Me dispongo ya a cerrar esta agradable asamblea: Los vicios privados son la historiografía anticipada de las virtudes públicas de la era totalitaria. El no haber ocultado, sino proclamado a los cuatro vientos, la imposibilidad de ofrecer desde la razón un argumento de principio contra el asesinato, ha encendido el odio con el que justamente los progresistas persiguen aún hoy a Sade y a Nietzsche. Así lo escribió un tal Adorno. Su señoría, mi querido Presidente Curval, lo expresó de otra manera en la vigésimo séptima del mes pasado. Permitidme que lo recuerde hoy: “¿Y qué puede importarle a la naturaleza uno, diez, veinte, quinientos hombres más o menos en el mundo? Los conquistadores, los héroes, los tiranos ¿se imponen esta ley absurda de no atreverse a hacer a los demás lo que no queremos que nos hagan?”. En el mundo del que tengo el placer de hablaros, no son quinientas víctimas, sino miles al día, decenas de miles al año, y se ha cumplido con creces aquel deseo de mi querida amiga Clairwil: “Me gustaría encontrar un crimen cuyo efecto perpetuo actuase incluso cuando yo ya no estuviese actuando, de suerte que no hubiera ni un solo momento de mi vida, incluso durmiendo, en que no fuese yo la causa de un desorden cualquiera, y que este desorden pudiera extenderse hasta el punto de traer consigo una corrupción general o un trastorno tan completo que su efecto se prolongase todavía más allá incluso de mi vida”. Señores ¿pueden imaginarlo?
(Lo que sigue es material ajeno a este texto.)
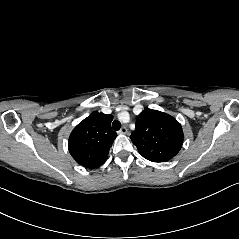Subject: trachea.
I'll use <instances>...</instances> for the list:
<instances>
[{"mask_svg":"<svg viewBox=\"0 0 239 239\" xmlns=\"http://www.w3.org/2000/svg\"><path fill=\"white\" fill-rule=\"evenodd\" d=\"M112 128L115 131H118L121 128V123L118 120H114L112 123Z\"/></svg>","mask_w":239,"mask_h":239,"instance_id":"obj_1","label":"trachea"}]
</instances>
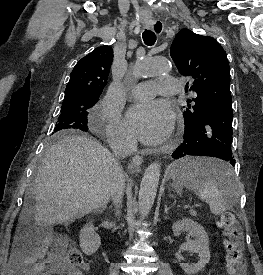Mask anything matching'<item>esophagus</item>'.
Listing matches in <instances>:
<instances>
[{
	"instance_id": "esophagus-1",
	"label": "esophagus",
	"mask_w": 263,
	"mask_h": 275,
	"mask_svg": "<svg viewBox=\"0 0 263 275\" xmlns=\"http://www.w3.org/2000/svg\"><path fill=\"white\" fill-rule=\"evenodd\" d=\"M147 28L154 31L156 34L160 35L163 31L164 25L162 22H155L154 24L148 25ZM142 162H143V157L140 154H136L132 158L130 169L132 171H136L139 168V166L142 164Z\"/></svg>"
}]
</instances>
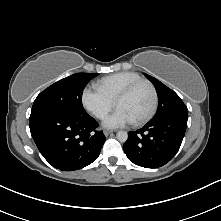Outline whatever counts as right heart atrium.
Returning a JSON list of instances; mask_svg holds the SVG:
<instances>
[{
    "label": "right heart atrium",
    "instance_id": "d8ad5b80",
    "mask_svg": "<svg viewBox=\"0 0 221 221\" xmlns=\"http://www.w3.org/2000/svg\"><path fill=\"white\" fill-rule=\"evenodd\" d=\"M81 101L84 108L97 119H104L115 103L98 88L86 87L82 91Z\"/></svg>",
    "mask_w": 221,
    "mask_h": 221
}]
</instances>
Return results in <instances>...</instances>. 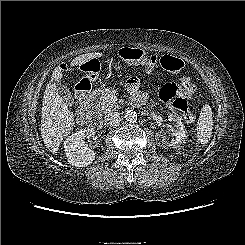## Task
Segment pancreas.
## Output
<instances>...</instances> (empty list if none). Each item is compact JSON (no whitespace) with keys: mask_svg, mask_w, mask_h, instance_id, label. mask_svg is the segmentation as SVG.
I'll return each mask as SVG.
<instances>
[{"mask_svg":"<svg viewBox=\"0 0 245 245\" xmlns=\"http://www.w3.org/2000/svg\"><path fill=\"white\" fill-rule=\"evenodd\" d=\"M115 95H117L116 90H108L99 98L98 107L102 112L109 113L119 109L118 103L112 100Z\"/></svg>","mask_w":245,"mask_h":245,"instance_id":"pancreas-1","label":"pancreas"}]
</instances>
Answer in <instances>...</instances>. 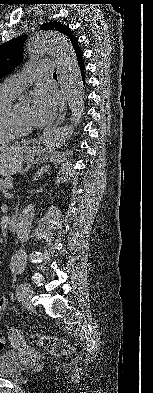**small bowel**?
<instances>
[{
	"label": "small bowel",
	"instance_id": "small-bowel-1",
	"mask_svg": "<svg viewBox=\"0 0 153 393\" xmlns=\"http://www.w3.org/2000/svg\"><path fill=\"white\" fill-rule=\"evenodd\" d=\"M0 303H1V306H0V319H1L5 309L8 306L9 299L7 297H2L0 299Z\"/></svg>",
	"mask_w": 153,
	"mask_h": 393
}]
</instances>
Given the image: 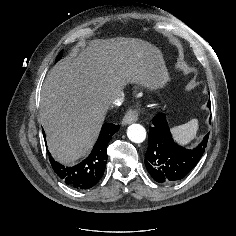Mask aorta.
<instances>
[{
  "label": "aorta",
  "mask_w": 236,
  "mask_h": 236,
  "mask_svg": "<svg viewBox=\"0 0 236 236\" xmlns=\"http://www.w3.org/2000/svg\"><path fill=\"white\" fill-rule=\"evenodd\" d=\"M127 136L134 143H142L146 139V130L140 124H131L127 128Z\"/></svg>",
  "instance_id": "obj_1"
}]
</instances>
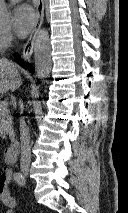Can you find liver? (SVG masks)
Instances as JSON below:
<instances>
[{"label":"liver","instance_id":"liver-1","mask_svg":"<svg viewBox=\"0 0 128 213\" xmlns=\"http://www.w3.org/2000/svg\"><path fill=\"white\" fill-rule=\"evenodd\" d=\"M21 84L16 66L6 59H0V94L15 90Z\"/></svg>","mask_w":128,"mask_h":213}]
</instances>
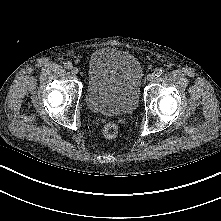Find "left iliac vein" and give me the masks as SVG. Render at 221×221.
Masks as SVG:
<instances>
[{
	"instance_id": "obj_1",
	"label": "left iliac vein",
	"mask_w": 221,
	"mask_h": 221,
	"mask_svg": "<svg viewBox=\"0 0 221 221\" xmlns=\"http://www.w3.org/2000/svg\"><path fill=\"white\" fill-rule=\"evenodd\" d=\"M155 78H156V76H155L154 73H149V74L147 75V80H148V81H154Z\"/></svg>"
}]
</instances>
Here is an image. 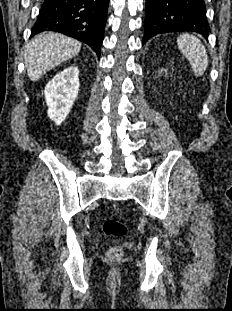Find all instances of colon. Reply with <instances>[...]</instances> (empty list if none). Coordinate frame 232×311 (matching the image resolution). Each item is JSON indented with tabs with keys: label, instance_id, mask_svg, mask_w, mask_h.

Enfermedades horribles, muerte lenta, pieles calcinadas, deformaciones en la progenie, y todo ello muchos años después del acto libertino o, si sus señorías prefieren practicar el vicio del eufemismo, la acción bélica humanitaria y pacificadora.

En definitiva, sois simples aprendices del crimen, artesanos, a gran distancia de los productores industriales de muerte. Lo que no se os perdona es la mezcla de códigos, vuestra resistencia a practicar el eufemismo y, sobre todo, que os entreguéis al mal sólo por placer. Pues en el mundo del que os hablo, en este hiper-Silling, en este hiper-Saló, las acciones libertinas deben legitimarse, deben realizarse bajo la máscara de la Paz, el Bien, la Libertad, la Seguridad, la Democracia.

Señores libertinos, comprendo vuestra melancolía.